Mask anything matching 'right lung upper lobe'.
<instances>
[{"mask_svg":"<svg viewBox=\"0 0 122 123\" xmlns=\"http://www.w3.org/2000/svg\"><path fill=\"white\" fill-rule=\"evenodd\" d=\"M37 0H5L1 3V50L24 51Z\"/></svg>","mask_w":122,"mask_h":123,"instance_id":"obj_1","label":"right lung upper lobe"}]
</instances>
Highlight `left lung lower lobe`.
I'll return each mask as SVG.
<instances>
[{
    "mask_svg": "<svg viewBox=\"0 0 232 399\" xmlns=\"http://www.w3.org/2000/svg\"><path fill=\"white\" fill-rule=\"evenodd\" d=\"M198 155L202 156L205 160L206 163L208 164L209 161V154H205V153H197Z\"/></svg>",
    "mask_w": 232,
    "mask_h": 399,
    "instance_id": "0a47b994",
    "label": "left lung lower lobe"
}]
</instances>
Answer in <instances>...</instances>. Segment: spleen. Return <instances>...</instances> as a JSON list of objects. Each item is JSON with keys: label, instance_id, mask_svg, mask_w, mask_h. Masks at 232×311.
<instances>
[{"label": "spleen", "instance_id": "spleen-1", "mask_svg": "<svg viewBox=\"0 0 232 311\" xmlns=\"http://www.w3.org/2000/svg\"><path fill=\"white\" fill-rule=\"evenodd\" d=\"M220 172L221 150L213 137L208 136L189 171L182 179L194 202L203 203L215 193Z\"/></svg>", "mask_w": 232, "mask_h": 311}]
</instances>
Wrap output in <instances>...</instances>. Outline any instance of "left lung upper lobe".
◆ ◆ ◆
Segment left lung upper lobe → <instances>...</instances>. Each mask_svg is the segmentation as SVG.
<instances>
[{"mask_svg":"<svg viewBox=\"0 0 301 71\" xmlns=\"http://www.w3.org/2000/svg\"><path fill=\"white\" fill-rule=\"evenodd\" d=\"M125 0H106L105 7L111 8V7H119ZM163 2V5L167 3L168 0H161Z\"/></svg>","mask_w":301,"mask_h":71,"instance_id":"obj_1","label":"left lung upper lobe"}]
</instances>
◆ ◆ ◆
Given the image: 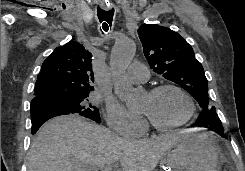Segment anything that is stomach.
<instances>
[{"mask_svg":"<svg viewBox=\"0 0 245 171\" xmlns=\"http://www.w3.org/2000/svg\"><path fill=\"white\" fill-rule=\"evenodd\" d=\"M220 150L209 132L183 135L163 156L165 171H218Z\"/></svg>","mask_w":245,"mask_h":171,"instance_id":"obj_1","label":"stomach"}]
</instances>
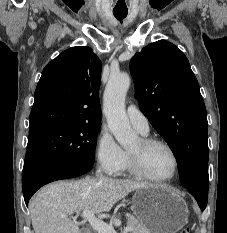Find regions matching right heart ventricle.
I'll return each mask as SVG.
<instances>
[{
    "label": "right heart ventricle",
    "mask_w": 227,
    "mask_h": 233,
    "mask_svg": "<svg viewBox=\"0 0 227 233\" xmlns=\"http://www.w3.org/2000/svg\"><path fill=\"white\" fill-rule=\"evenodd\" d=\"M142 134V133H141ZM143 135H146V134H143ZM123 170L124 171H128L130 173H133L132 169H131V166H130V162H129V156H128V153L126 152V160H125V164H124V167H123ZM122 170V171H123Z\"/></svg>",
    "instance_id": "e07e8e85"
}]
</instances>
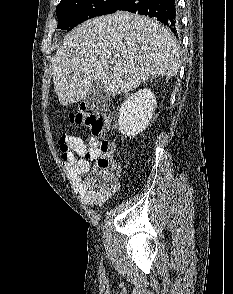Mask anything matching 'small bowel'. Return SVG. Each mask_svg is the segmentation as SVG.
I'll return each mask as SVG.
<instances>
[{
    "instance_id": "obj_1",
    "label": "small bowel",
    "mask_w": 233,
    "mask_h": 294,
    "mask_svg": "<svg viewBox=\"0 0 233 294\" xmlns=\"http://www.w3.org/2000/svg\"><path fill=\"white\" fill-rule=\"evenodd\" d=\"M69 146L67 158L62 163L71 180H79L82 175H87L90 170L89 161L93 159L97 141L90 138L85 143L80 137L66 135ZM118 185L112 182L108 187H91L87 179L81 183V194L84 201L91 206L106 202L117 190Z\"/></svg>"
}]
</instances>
◆ ◆ ◆
# [Work to complete]
Would you please copy exactly the part of the entries above that begins at the line containing "Answer in <instances>...</instances>." and ends at the line containing "Wrap output in", both lines included?

# [Task result]
Answer in <instances>...</instances>. Segment: spleen. Return <instances>...</instances> as a JSON list of objects. Each item is JSON with keys: label, instance_id, mask_svg, mask_w, mask_h. Masks at 232×311.
<instances>
[{"label": "spleen", "instance_id": "spleen-1", "mask_svg": "<svg viewBox=\"0 0 232 311\" xmlns=\"http://www.w3.org/2000/svg\"><path fill=\"white\" fill-rule=\"evenodd\" d=\"M220 172L221 150L213 137L208 136L189 171L182 179L194 202L203 203L215 193Z\"/></svg>", "mask_w": 232, "mask_h": 311}]
</instances>
Wrap output in <instances>...</instances>. Outline any instance of "left lung upper lobe".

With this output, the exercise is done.